Amulya Yadav, qui enseigne les sciences et technologies de l’information à l’Université d’État de Pennsylvanie et a étudié l’IA et le sans-abrisme, a déclaré que l’initiative de Londres est un exemple de la façon dont l’apprentissage automatique est « démocratisé ».

« Les barrières à l’entrée sont réduites », a-t-il déclaré. « J’espère vraiment qu’ils s’en sortiront bien et c’est le premier d’une longue série. »

Pourtant, Scassa, Yadav et d’autres experts s’inquiètent de ce qui pourrait arriver aux données sensibles sur les résidents vulnérables à l’avenir.

« Il est primordial de réfléchir non seulement à l’utilisation de nos données, mais (également) à ‘à quoi nos données peuvent-elles être utilisées à l’avenir ?’ – et supposer que celui qui détient les données n’a aucun scrupule », a déclaré Paulo Garcia, professeur adjoint de génie informatique à l’Université Carleton d’Ottawa.

Si un nouveau gouvernement arrivait au pouvoir dans le but de réduire les coûts, par exemple, ces informations pourraient potentiellement être utilisées pour déterminer qui absorbe de grandes quantités de ressources et où le financement pourrait être réduit, a déclaré Scassa.

Rozeluk, qui travaille en première ligne de la crise de l’itinérance au Canada, a une autre préoccupation.

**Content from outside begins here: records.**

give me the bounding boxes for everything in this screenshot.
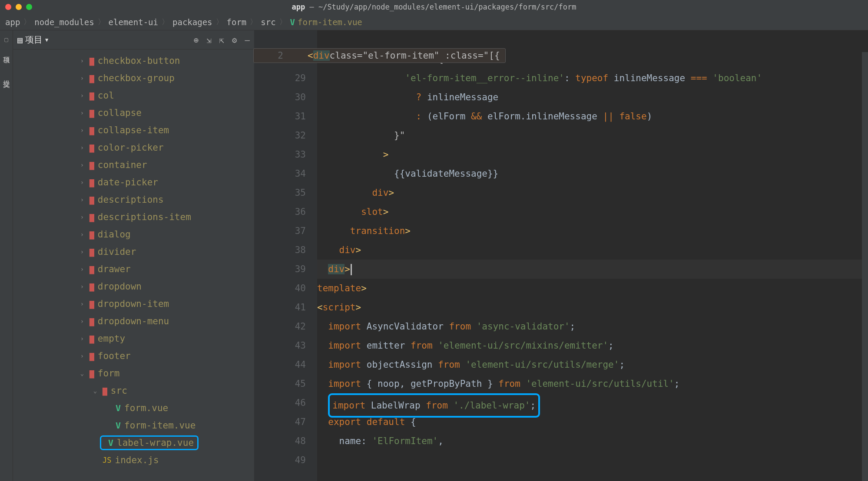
tree-item-index.js[interactable]: JSindex.js	[13, 451, 254, 469]
tree-item-collapse[interactable]: ›▇collapse	[13, 104, 254, 122]
breadcrumb-file[interactable]: form-item.vue	[298, 17, 362, 27]
code-line[interactable]: import emitter from 'element-ui/src/mixi…	[317, 336, 868, 355]
code-line[interactable]: slot>	[317, 202, 868, 221]
tree-item-dialog[interactable]: ›▇dialog	[13, 226, 254, 243]
breadcrumb-item[interactable]: node_modules	[34, 17, 94, 27]
tree-item-col[interactable]: ›▇col	[13, 87, 254, 104]
expand-arrow-icon[interactable]: ›	[78, 75, 86, 82]
tree-item-form.vue[interactable]: Vform.vue	[13, 399, 254, 417]
collapse-icon[interactable]: ⇱	[219, 35, 224, 45]
tool-window-icon[interactable]: ▢	[4, 36, 8, 43]
tree-item-checkbox-group[interactable]: ›▇checkbox-group	[13, 69, 254, 87]
tree-item-footer[interactable]: ›▇footer	[13, 347, 254, 365]
line-number[interactable]: 36	[254, 202, 306, 221]
hide-icon[interactable]: —	[245, 35, 250, 45]
line-number[interactable]: 48	[254, 432, 306, 451]
target-icon[interactable]: ⊕	[194, 35, 199, 45]
breadcrumb-item[interactable]: src	[261, 17, 275, 27]
code-line[interactable]: transition>	[317, 221, 868, 240]
tree-item-collapse-item[interactable]: ›▇collapse-item	[13, 122, 254, 139]
expand-arrow-icon[interactable]: ›	[78, 335, 86, 342]
sticky-scroll-line[interactable]: 2 <div class="el-form-item" :class="[{	[253, 48, 506, 63]
expand-arrow-icon[interactable]: ›	[78, 231, 86, 238]
code-line[interactable]: div>	[317, 240, 868, 260]
line-number[interactable]: 34	[254, 164, 306, 183]
tree-item-label-wrap.vue[interactable]: Vlabel-wrap.vue	[13, 434, 254, 451]
minimize-window-button[interactable]	[16, 4, 22, 10]
tree-item-drawer[interactable]: ›▇drawer	[13, 260, 254, 278]
tree-item-date-picker[interactable]: ›▇date-picker	[13, 174, 254, 191]
expand-arrow-icon[interactable]: ›	[78, 318, 86, 325]
expand-arrow-icon[interactable]: ›	[78, 196, 86, 203]
line-number[interactable]: 31	[254, 107, 306, 126]
code-line[interactable]: import objectAssign from 'element-ui/src…	[317, 355, 868, 374]
line-number-gutter[interactable]: 2829303132333435363738394041424344454647…	[254, 30, 317, 481]
tree-item-dropdown-item[interactable]: ›▇dropdown-item	[13, 295, 254, 313]
tree-item-src[interactable]: ⌄▇src	[13, 382, 254, 399]
line-number[interactable]: 32	[254, 126, 306, 145]
line-number[interactable]: 47	[254, 412, 306, 432]
line-number[interactable]: 37	[254, 221, 306, 240]
code-content[interactable]: :class="{ 'el-form-item__error--inline':…	[317, 30, 868, 481]
line-number[interactable]: 35	[254, 183, 306, 202]
line-number[interactable]: 39	[254, 260, 306, 279]
file-tree[interactable]: ›▇checkbox-button›▇checkbox-group›▇col›▇…	[13, 49, 254, 481]
code-line[interactable]: : (elForm && elForm.inlineMessage || fal…	[317, 107, 868, 126]
expand-arrow-icon[interactable]: ›	[78, 127, 86, 134]
expand-arrow-icon[interactable]: ›	[78, 161, 86, 168]
tree-item-checkbox-button[interactable]: ›▇checkbox-button	[13, 52, 254, 69]
gear-icon[interactable]: ⚙	[232, 35, 237, 45]
expand-icon[interactable]: ⇲	[206, 35, 211, 45]
expand-arrow-icon[interactable]: ⌄	[78, 370, 86, 377]
code-line[interactable]: div>	[317, 183, 868, 202]
breadcrumb-item[interactable]: packages	[172, 17, 212, 27]
breadcrumb-item[interactable]: form	[227, 17, 247, 27]
tree-item-form-item.vue[interactable]: Vform-item.vue	[13, 417, 254, 434]
tree-item-descriptions[interactable]: ›▇descriptions	[13, 191, 254, 208]
breadcrumb-item[interactable]: app	[5, 17, 20, 27]
line-number[interactable]: 38	[254, 240, 306, 260]
code-line[interactable]: }"	[317, 126, 868, 145]
expand-arrow-icon[interactable]: ›	[78, 109, 86, 116]
code-line[interactable]: import LabelWrap from './label-wrap';	[317, 393, 868, 412]
line-number[interactable]: 45	[254, 374, 306, 393]
code-line[interactable]: {{validateMessage}}	[317, 164, 868, 183]
expand-arrow-icon[interactable]: ›	[78, 214, 86, 221]
code-line[interactable]: <script>	[317, 298, 868, 317]
line-number[interactable]: 44	[254, 355, 306, 374]
expand-arrow-icon[interactable]: ⌄	[91, 387, 99, 394]
project-view-selector[interactable]: ▤ 项目 ▼	[17, 34, 48, 46]
code-line[interactable]	[317, 451, 868, 470]
expand-arrow-icon[interactable]: ›	[78, 353, 86, 359]
tree-item-color-picker[interactable]: ›▇color-picker	[13, 139, 254, 156]
code-line[interactable]: import AsyncValidator from 'async-valida…	[317, 317, 868, 336]
commit-icon[interactable]: ◦	[2, 59, 10, 67]
code-line[interactable]: template>	[317, 279, 868, 298]
line-number[interactable]: 30	[254, 88, 306, 107]
line-number[interactable]: 42	[254, 317, 306, 336]
expand-arrow-icon[interactable]: ›	[78, 144, 86, 151]
tree-item-dropdown-menu[interactable]: ›▇dropdown-menu	[13, 313, 254, 330]
line-number[interactable]: 46	[254, 393, 306, 412]
line-number[interactable]: 41	[254, 298, 306, 317]
expand-arrow-icon[interactable]: ›	[78, 300, 86, 307]
expand-arrow-icon[interactable]: ›	[78, 57, 86, 64]
code-line[interactable]: >	[317, 145, 868, 164]
expand-arrow-icon[interactable]: ›	[78, 92, 86, 99]
breadcrumb-item[interactable]: element-ui	[109, 17, 158, 27]
line-number[interactable]: 29	[254, 69, 306, 88]
line-number[interactable]: 49	[254, 451, 306, 470]
code-line[interactable]: import { noop, getPropByPath } from 'ele…	[317, 374, 868, 393]
expand-arrow-icon[interactable]: ›	[78, 179, 86, 186]
code-line[interactable]: ? inlineMessage	[317, 88, 868, 107]
code-editor[interactable]: 2829303132333435363738394041424344454647…	[254, 30, 868, 481]
expand-arrow-icon[interactable]: ›	[78, 266, 86, 273]
tree-item-container[interactable]: ›▇container	[13, 156, 254, 174]
line-number[interactable]: 43	[254, 336, 306, 355]
tree-item-dropdown[interactable]: ›▇dropdown	[13, 278, 254, 295]
code-line[interactable]: name: 'ElFormItem',	[317, 432, 868, 451]
line-number[interactable]: 33	[254, 145, 306, 164]
expand-arrow-icon[interactable]: ›	[78, 248, 86, 255]
tree-item-empty[interactable]: ›▇empty	[13, 330, 254, 347]
line-number[interactable]: 40	[254, 279, 306, 298]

Prédire quand quelqu’un pourrait devenir chroniquement sans abri est moins important que de fournir un logement réel, a-t-il déclaré.

Des études ont été menées pendant des décennies sur la question et le consensus est clair, a déclaré Rozeluk : « La solution à l’itinérance est un logement sûr, adéquat et abordable… et un soutien par la suite.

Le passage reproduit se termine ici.